Still, these approvals are likely to come, leaving Cfius as the big hurdle. The Trump administration may come to view the case as a way to show it is opposed to Chinese investment in the United States.
The two companies are well aware of what is at stake. Ant Financial has agreed to pay MoneyGram \\$17.5 million if the deal is blocked as a result of national security review.
The matter may also provide a test case for the reach of banks and payments services. Ant Financial has been rattled by the fallout in China over the default of the telephone maker Cosun on \\$166 million in bonds that were sold to retail investors on Ant’s financial marketplace.
The default shows how quickly finance in China has grown and spread to small investors. It also highlights that new products and new technologies in finance can sometimes arise with a lack of consumer protections. Ant Financial may bring innovative practices to the United States, but some officials in the administration may be wary of the change that could result.
So far, Ant Financial has gotten off on the right foot with the new administration. Jack Ma, Alibaba’s founder, who controls Ant Financial, met with Mr. Trump in January, before the inauguration.
“It was a great meeting,” Mr. Trump said after the meeting. “Jack and I are going to do some great things.”

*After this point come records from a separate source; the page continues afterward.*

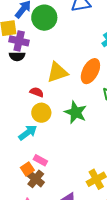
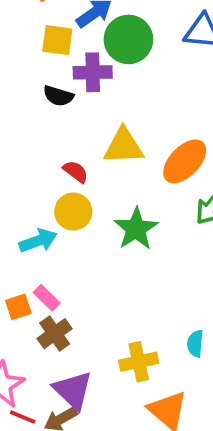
purple cross: (19, 41) -> (93, 72), moved, turned -30
brown cross: (36, 179) -> (55, 334), moved

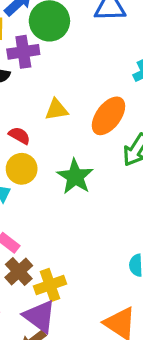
yellow triangle: (124, 146) -> (56, 110), size x0.7
yellow cross: (139, 362) -> (50, 285), moved

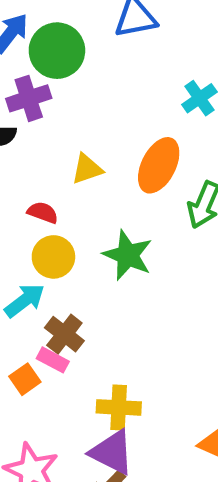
brown cross: (19, 271) -> (64, 334), moved
yellow cross: (50, 285) -> (119, 407), turned 32

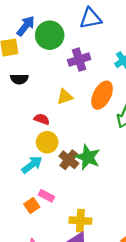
purple cross: (29, 98) -> (79, 60), moved
green star: (128, 255) -> (88, 157), moved
brown cross: (64, 334) -> (69, 160), moved

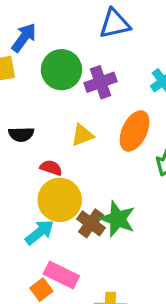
green circle: (50, 35) -> (62, 70), moved
black semicircle: (19, 79) -> (21, 134), moved
yellow circle: (47, 142) -> (60, 200), size x1.4
pink rectangle: (46, 196) -> (61, 275), size x1.5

Despite those friendly words, Mr. Trump the deal maker may try to seek some concession from Ant Financial as a condition for approval (putting aside the legal questions of such requests). Or the administration could decide that Ant Financial and Mr. Ma are not where they want to take a larger stand against China.
The stark alternatives are dizzying in their implications, like many things coming out of Washington.
So watch this deal, as the administration’s actions will say a lot about the tone on investment in the United States for years to come.